[Bounding box prediction data]

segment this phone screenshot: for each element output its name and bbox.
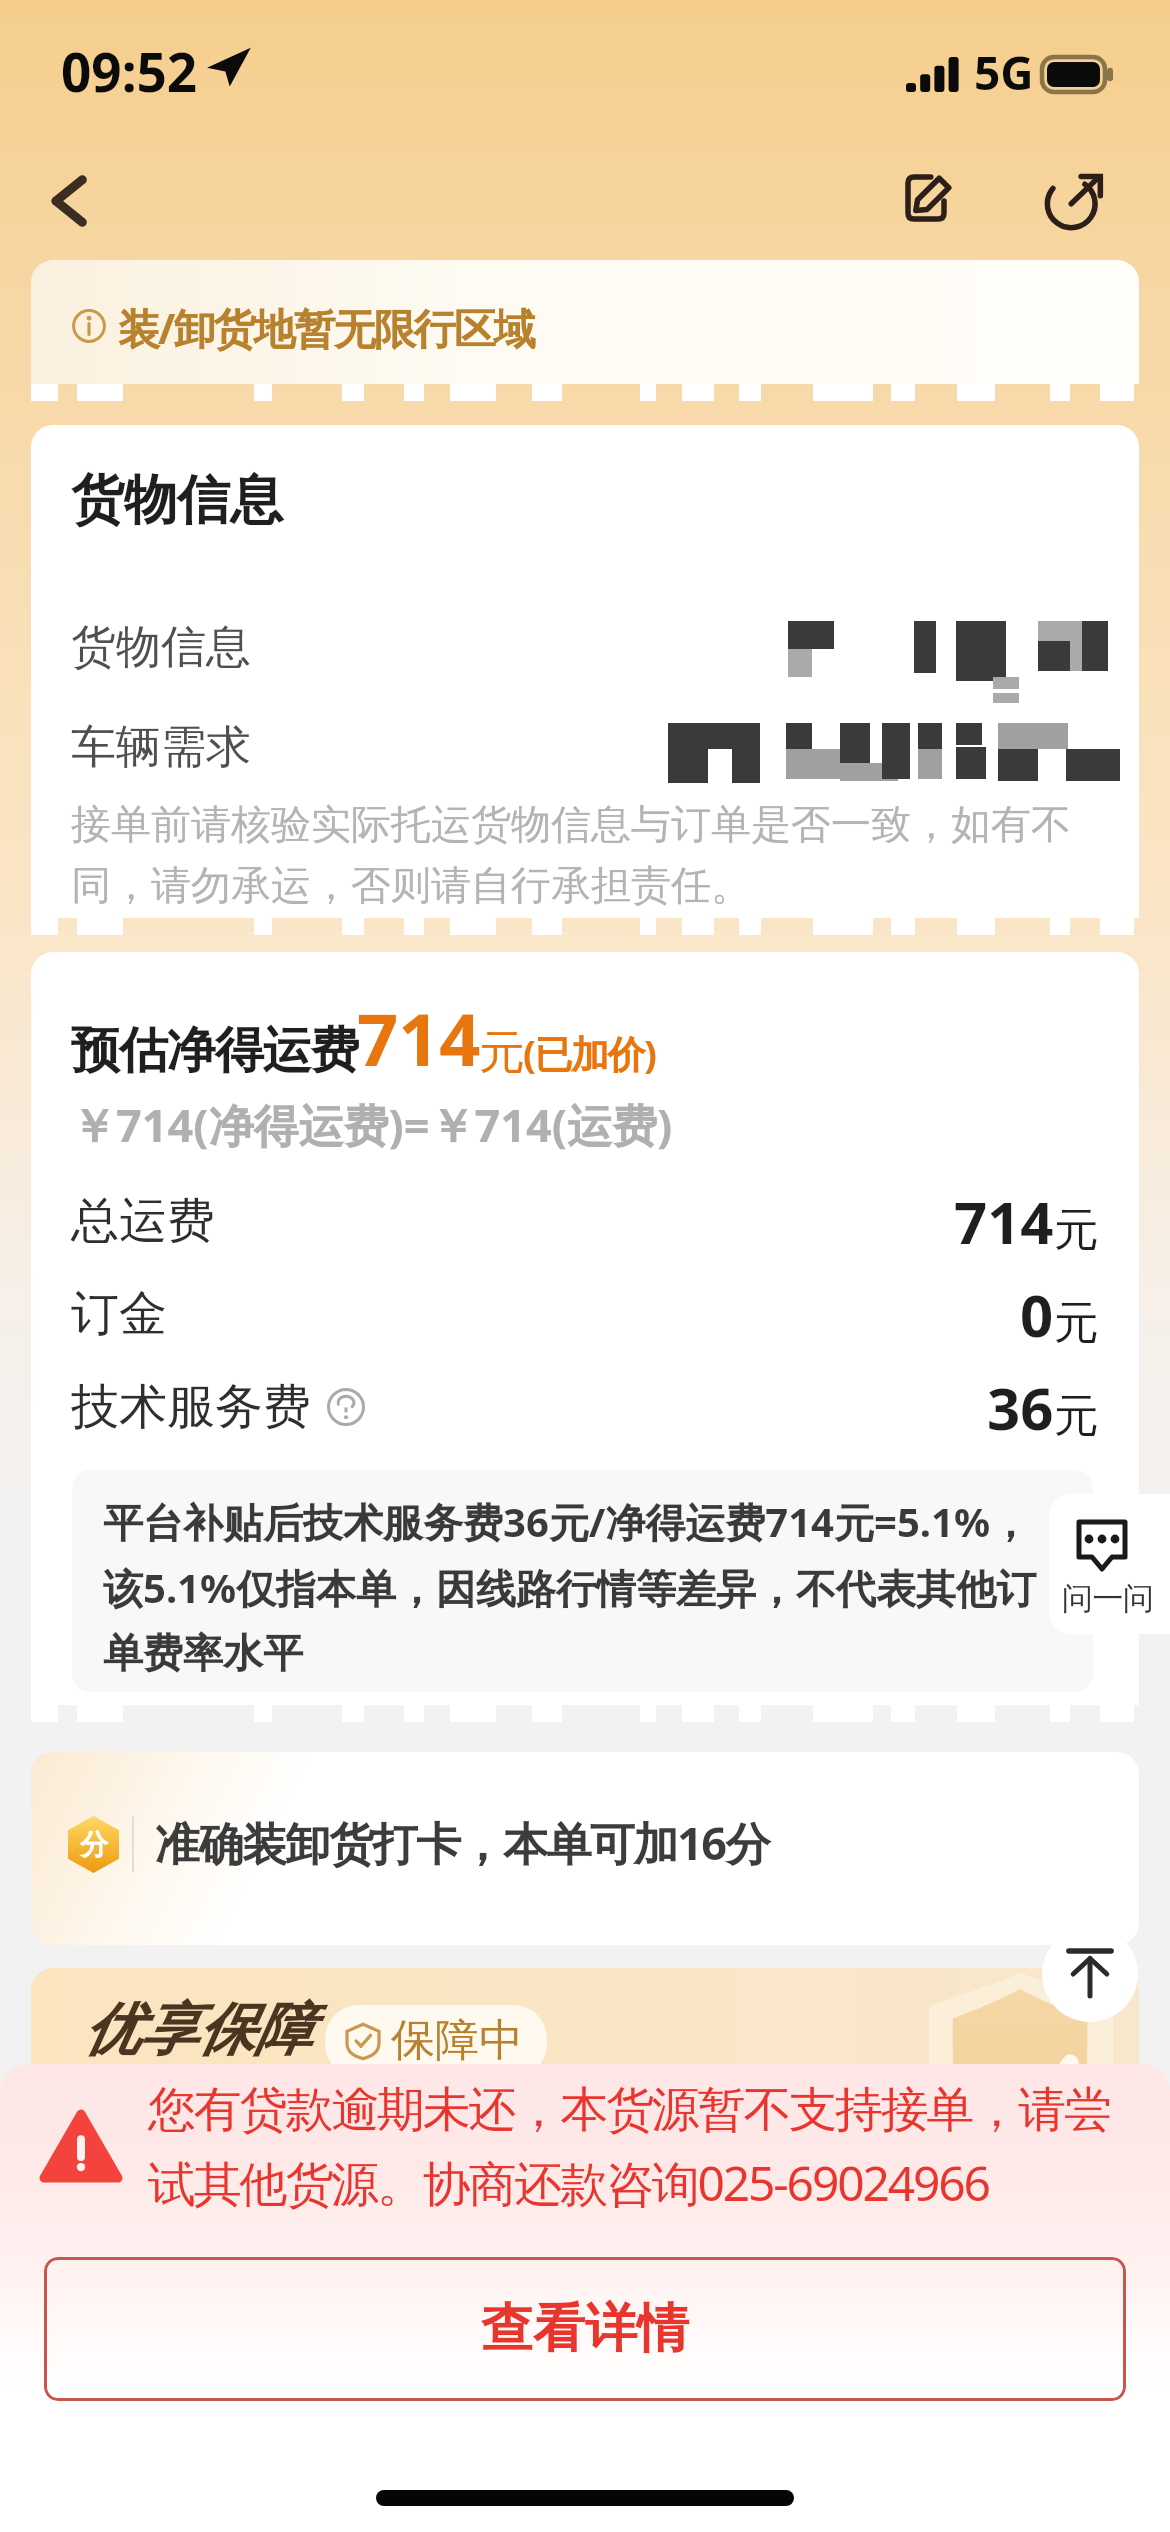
staticText: 接单前请核验实际托运货物信息与订单是否一致，如有不同，请勿承运，否则请自行承担责… <box>71 799 1099 911</box>
staticText: 技术服务费 <box>71 1377 311 1437</box>
staticText: 元 <box>1054 1388 1099 1445</box>
staticText: (已加价) <box>523 1027 656 1079</box>
staticText: 保障中 <box>391 2013 523 2068</box>
staticText: 货物信息 <box>71 619 251 676</box>
button[interactable]: 分 <box>31 1752 1139 1945</box>
button[interactable]: 分享 <box>1030 157 1118 245</box>
staticText: 714 <box>954 1182 1054 1261</box>
staticText: 714 <box>357 989 481 1087</box>
button[interactable]: 编辑 <box>882 157 970 245</box>
staticText: 5G <box>974 41 1034 104</box>
staticText: 预估净得运费 <box>71 1020 358 1082</box>
staticText: 元 <box>1054 1202 1099 1259</box>
staticText: 准确装卸货打卡，本单可加16分 <box>155 1812 769 1873</box>
staticText: ￥714(净得运费)=￥714(运费) <box>71 1094 673 1155</box>
button[interactable]: 回到顶部 <box>1042 1926 1138 2022</box>
staticText: 车辆需求 <box>71 719 251 776</box>
staticText: 分 <box>80 1827 108 1862</box>
staticText: 查看详情 <box>481 2296 689 2362</box>
staticText: 平台补贴后技术服务费36元/净得运费714元=5.1%，该5.1%仅指本单，因线… <box>103 1494 1043 1679</box>
staticText: 元 <box>1054 1295 1099 1352</box>
staticText: 您有贷款逾期未还，本货源暂不支持接单，请尝试其他货源。协商还款咨询025-690… <box>148 2080 1136 2215</box>
staticText: 优享保障 <box>83 1994 311 2066</box>
staticText: 元 <box>479 1024 525 1082</box>
staticText: 货物信息 <box>71 467 283 534</box>
staticText: 09:52 <box>61 35 198 107</box>
button[interactable]: 问一问 <box>1049 1494 1170 1634</box>
staticText: 36 <box>987 1368 1054 1447</box>
staticText: 0 <box>1020 1275 1054 1354</box>
button[interactable]: 查看详情 <box>44 2257 1126 2401</box>
button[interactable] <box>31 260 1139 384</box>
staticText: 问一问 <box>1062 1579 1154 1618</box>
button[interactable]: 优享保障 <box>31 1968 1139 2208</box>
button[interactable]: 返回 <box>26 157 114 245</box>
staticText: 订金 <box>71 1284 167 1344</box>
staticText: 装/卸货地暂无限行区域 <box>118 299 534 356</box>
staticText: 总运费 <box>71 1191 215 1251</box>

(DIRECTIONS): For each line above that includes the word "button", make a copy of that line.

(RESULT BELOW):
button[interactable]: 分 <box>31 1752 1139 1945</box>
button[interactable]: 分享 <box>1030 157 1118 245</box>
button[interactable]: 编辑 <box>882 157 970 245</box>
button[interactable]: 回到顶部 <box>1042 1926 1138 2022</box>
button[interactable]: 问一问 <box>1049 1494 1170 1634</box>
button[interactable]: 查看详情 <box>44 2257 1126 2401</box>
button[interactable] <box>31 260 1139 384</box>
button[interactable]: 优享保障 <box>31 1968 1139 2208</box>
button[interactable]: 返回 <box>26 157 114 245</box>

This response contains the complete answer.